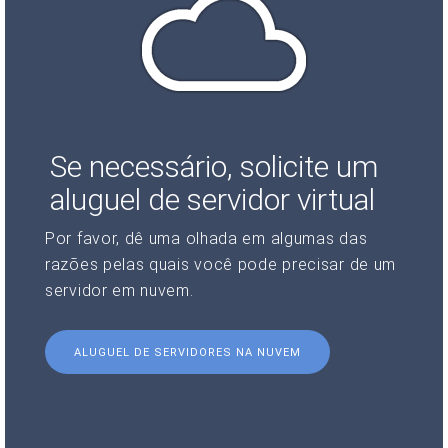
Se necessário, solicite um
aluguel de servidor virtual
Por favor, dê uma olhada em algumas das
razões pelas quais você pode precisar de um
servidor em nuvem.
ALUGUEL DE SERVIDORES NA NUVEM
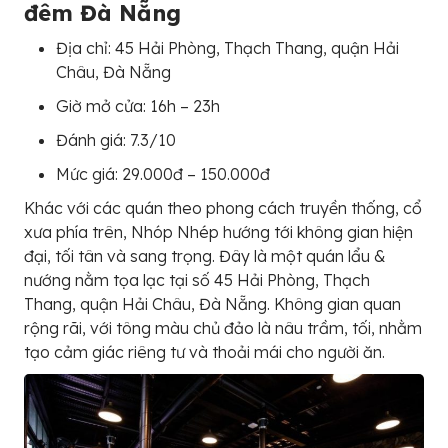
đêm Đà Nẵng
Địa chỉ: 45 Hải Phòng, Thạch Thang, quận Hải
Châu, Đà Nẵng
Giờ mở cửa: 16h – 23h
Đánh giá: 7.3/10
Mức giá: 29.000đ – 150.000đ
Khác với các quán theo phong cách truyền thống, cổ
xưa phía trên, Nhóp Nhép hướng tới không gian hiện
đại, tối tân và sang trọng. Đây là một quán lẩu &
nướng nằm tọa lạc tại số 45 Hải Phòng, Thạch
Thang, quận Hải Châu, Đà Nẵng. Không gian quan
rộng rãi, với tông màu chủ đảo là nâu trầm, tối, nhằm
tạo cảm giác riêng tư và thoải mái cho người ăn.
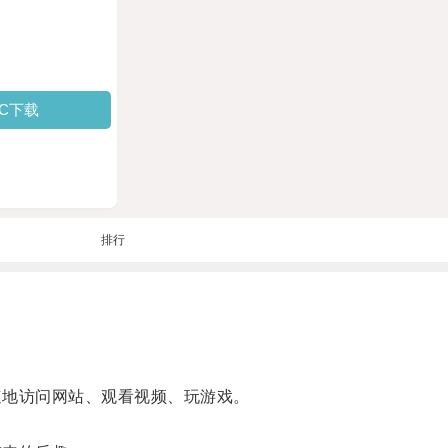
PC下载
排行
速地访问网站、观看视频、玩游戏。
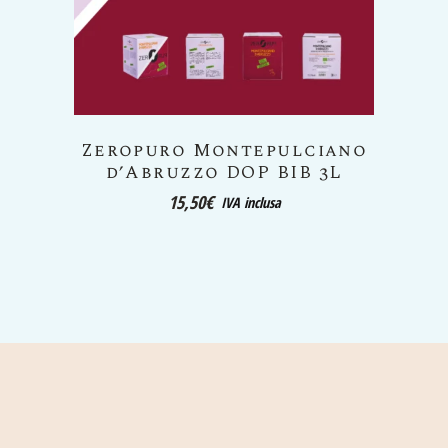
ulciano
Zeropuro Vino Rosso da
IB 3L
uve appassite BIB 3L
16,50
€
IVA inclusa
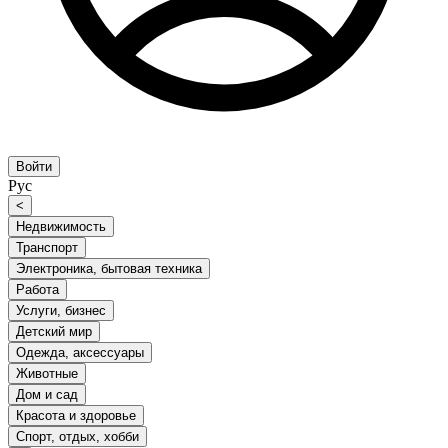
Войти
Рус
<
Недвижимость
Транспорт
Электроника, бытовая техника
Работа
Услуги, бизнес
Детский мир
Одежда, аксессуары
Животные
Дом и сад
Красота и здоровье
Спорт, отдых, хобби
======
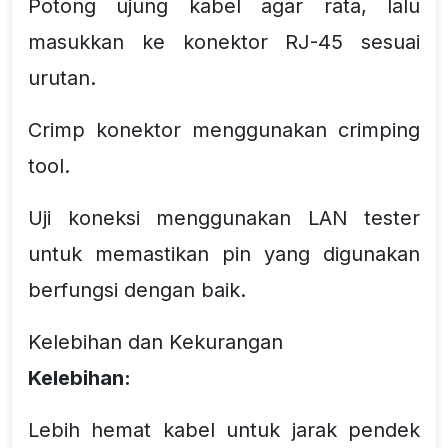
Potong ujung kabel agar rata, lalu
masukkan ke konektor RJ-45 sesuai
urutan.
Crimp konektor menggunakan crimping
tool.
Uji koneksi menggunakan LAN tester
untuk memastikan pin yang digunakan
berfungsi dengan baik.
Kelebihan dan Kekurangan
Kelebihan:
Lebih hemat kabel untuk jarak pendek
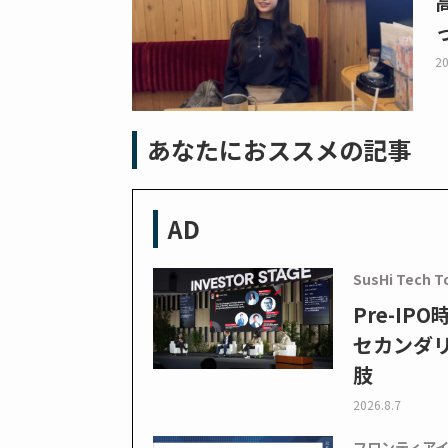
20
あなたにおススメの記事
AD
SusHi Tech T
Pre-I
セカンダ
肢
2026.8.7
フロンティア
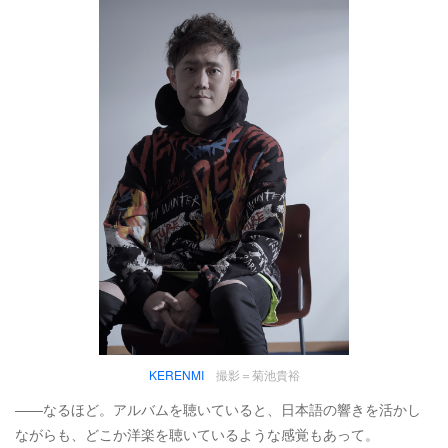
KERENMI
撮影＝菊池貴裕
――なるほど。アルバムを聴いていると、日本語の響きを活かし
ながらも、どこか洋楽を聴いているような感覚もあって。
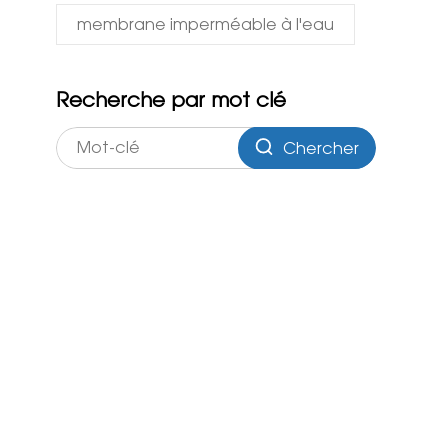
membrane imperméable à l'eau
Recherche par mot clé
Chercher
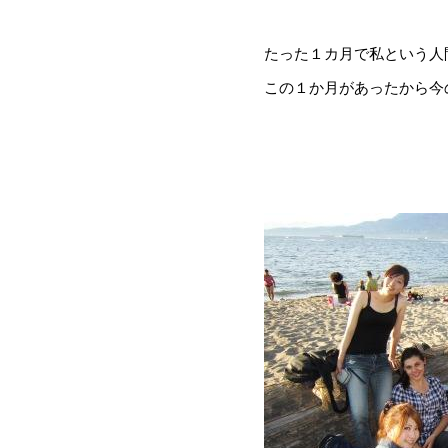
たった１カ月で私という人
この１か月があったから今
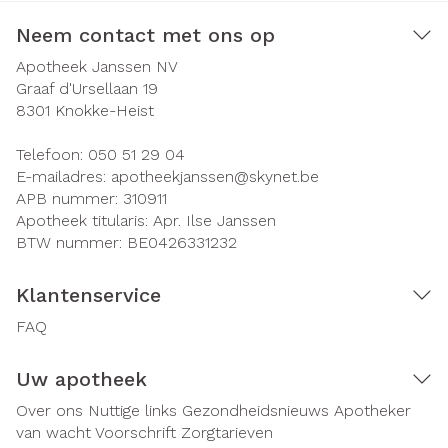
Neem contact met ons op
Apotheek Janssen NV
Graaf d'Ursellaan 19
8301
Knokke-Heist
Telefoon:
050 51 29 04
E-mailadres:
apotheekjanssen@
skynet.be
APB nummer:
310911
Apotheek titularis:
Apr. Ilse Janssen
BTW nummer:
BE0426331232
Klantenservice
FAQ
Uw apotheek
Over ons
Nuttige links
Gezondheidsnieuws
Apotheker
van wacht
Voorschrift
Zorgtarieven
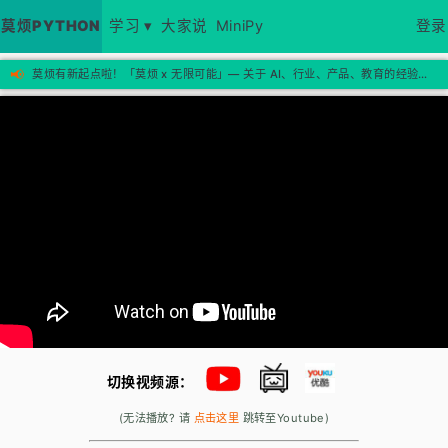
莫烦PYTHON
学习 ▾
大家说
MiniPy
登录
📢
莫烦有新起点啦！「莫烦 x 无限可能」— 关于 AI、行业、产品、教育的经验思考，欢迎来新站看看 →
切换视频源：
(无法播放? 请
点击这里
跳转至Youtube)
======
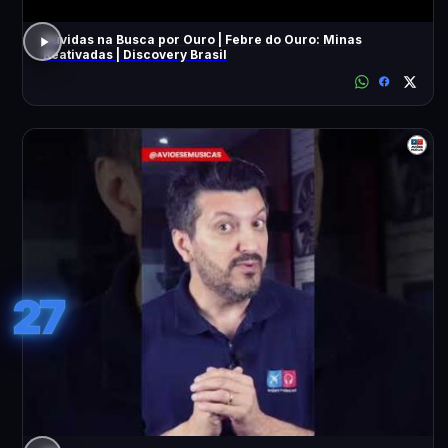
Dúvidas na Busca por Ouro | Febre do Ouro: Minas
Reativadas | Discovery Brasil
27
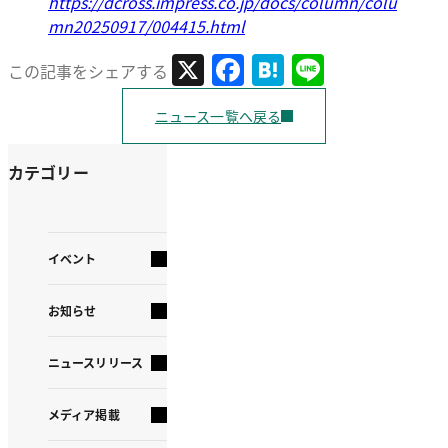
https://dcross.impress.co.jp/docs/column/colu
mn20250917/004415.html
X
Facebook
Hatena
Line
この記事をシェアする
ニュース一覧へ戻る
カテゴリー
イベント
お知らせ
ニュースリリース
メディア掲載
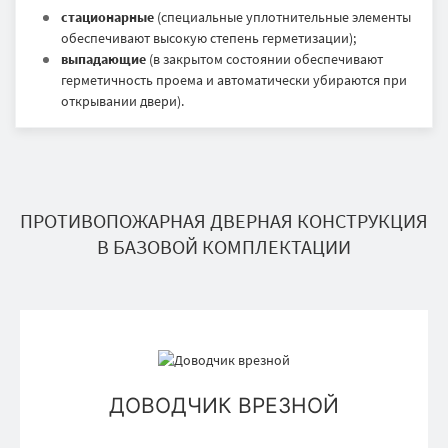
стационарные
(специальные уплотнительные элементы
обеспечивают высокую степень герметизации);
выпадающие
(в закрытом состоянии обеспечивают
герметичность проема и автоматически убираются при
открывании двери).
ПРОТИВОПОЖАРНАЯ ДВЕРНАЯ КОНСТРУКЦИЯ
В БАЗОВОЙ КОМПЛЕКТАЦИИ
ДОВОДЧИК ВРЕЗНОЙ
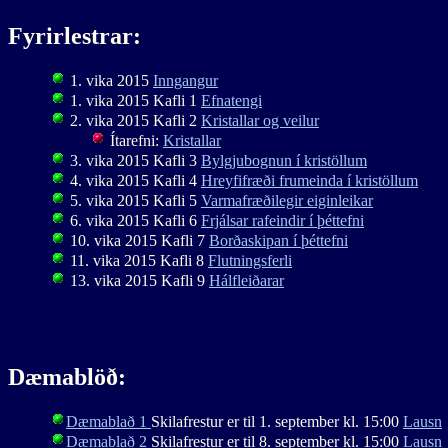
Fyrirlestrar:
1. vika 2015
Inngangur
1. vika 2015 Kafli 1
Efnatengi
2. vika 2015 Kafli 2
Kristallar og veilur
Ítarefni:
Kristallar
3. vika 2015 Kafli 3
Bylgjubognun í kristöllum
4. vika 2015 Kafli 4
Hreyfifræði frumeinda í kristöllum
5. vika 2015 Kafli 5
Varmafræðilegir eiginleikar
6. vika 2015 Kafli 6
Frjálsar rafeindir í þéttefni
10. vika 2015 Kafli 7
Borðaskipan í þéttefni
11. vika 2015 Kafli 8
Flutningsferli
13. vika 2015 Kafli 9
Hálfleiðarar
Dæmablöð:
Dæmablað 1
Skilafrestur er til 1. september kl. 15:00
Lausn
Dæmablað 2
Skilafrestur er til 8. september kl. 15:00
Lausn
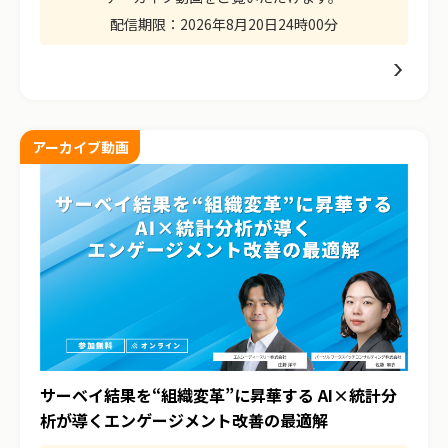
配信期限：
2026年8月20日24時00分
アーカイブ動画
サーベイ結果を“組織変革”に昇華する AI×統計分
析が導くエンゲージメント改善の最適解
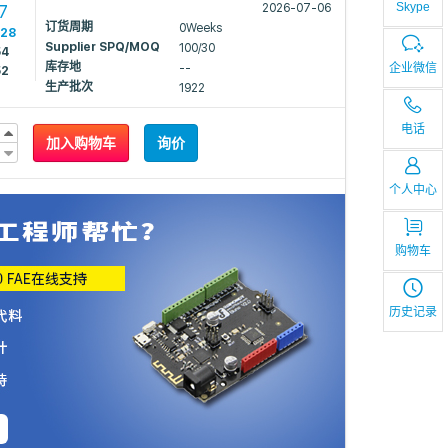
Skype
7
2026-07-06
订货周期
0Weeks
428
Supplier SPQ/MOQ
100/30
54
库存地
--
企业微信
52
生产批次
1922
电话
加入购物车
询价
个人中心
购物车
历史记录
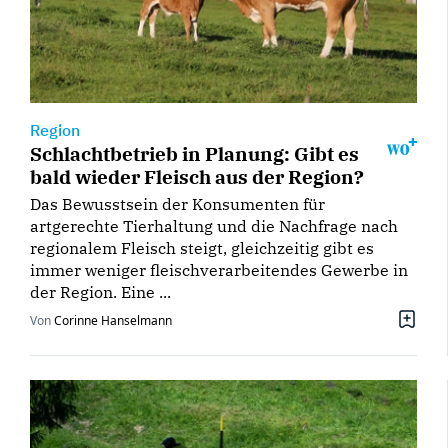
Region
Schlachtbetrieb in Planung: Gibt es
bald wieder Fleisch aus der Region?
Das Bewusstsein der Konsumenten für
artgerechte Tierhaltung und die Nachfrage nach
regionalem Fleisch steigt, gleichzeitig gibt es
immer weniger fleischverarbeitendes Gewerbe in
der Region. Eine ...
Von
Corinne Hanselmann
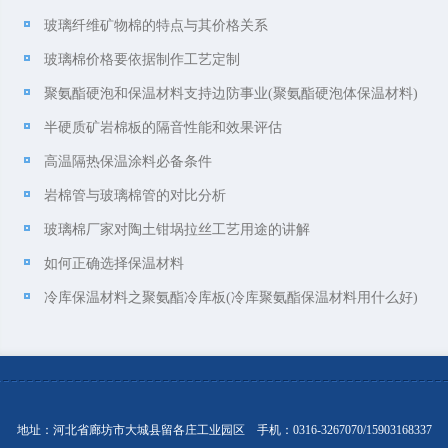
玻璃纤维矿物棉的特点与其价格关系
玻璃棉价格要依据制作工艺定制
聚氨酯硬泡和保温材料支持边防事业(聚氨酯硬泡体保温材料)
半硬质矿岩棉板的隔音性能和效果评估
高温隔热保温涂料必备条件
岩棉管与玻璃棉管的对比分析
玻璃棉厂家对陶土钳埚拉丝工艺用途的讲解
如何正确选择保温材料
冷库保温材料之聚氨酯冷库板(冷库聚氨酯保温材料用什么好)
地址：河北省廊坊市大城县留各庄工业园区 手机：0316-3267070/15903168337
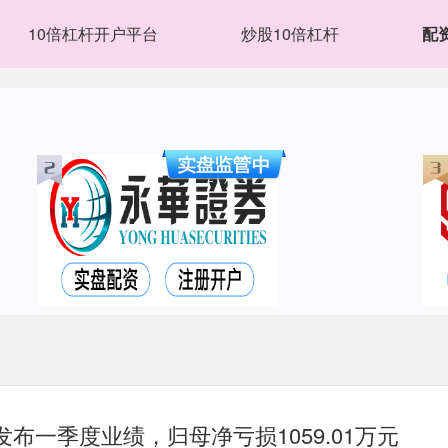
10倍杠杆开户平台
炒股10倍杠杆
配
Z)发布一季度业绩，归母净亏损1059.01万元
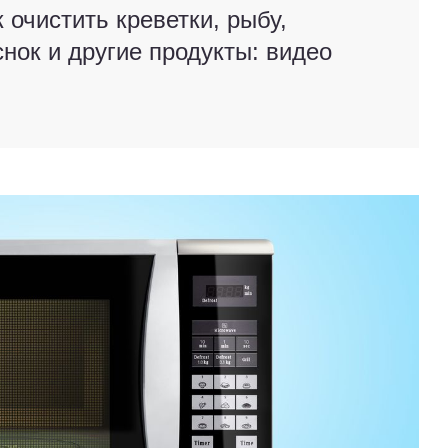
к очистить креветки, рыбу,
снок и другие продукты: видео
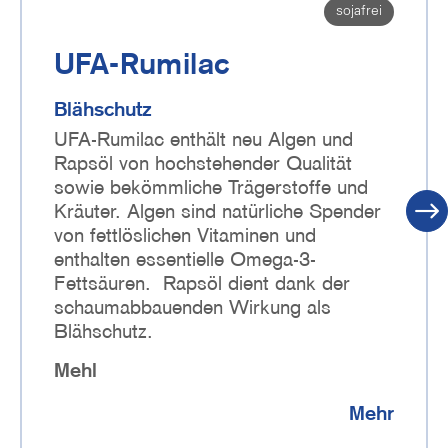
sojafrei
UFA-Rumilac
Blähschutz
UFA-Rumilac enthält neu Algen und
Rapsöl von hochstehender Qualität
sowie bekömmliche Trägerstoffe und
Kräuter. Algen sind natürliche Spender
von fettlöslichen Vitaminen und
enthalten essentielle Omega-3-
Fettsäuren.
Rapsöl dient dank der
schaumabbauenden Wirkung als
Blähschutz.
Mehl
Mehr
======
## ABOUT THIS EXERCISE
Check every line of the data, and copy the ones that contain "quán".

## SOLUTION TO THE PROBLEM
Khác với các quán theo phong cách truyền thống, cổ
đại, tối tân và sang trọng. Đây là một quán lẩu &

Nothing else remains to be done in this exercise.